== Brief ==
This calls for a verbatim copy of all the data, with no images carried over.

Entries taken from a collection
§

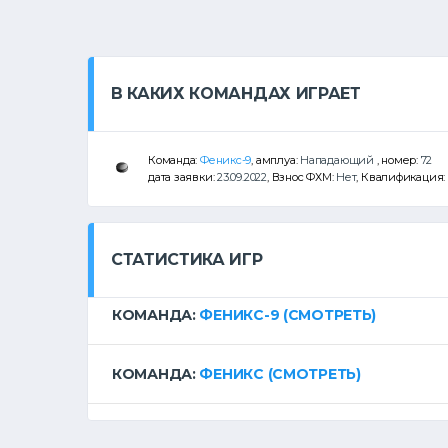
В КАКИХ КОМАНДАХ ИГРАЕТ
Команда:
Феникс-9
, амплуа:
Нападающий
, номер:
72
дата заявки:
23.09.2022
, Взнос ФХМ:
Нет
, Квалификация:
СТАТИСТИКА ИГР
КОМАНДА:
ФЕНИКС-9
(СМОТРЕТЬ)
КОМАНДА:
ФЕНИКС
(СМОТРЕТЬ)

§

== Solution to the problem ==
В КАКИХ КОМАНДАХ ИГРАЕТ
Команда:
Феникс-9
, амплуа:
Нападающий
, номер:
72
дата заявки:
23.09.2022
, Взнос ФХМ:
Нет
, Квалификация:
СТАТИСТИКА ИГР
КОМАНДА:
ФЕНИКС-9
(СМОТРЕТЬ)
КОМАНДА:
ФЕНИКС
(СМОТРЕТЬ)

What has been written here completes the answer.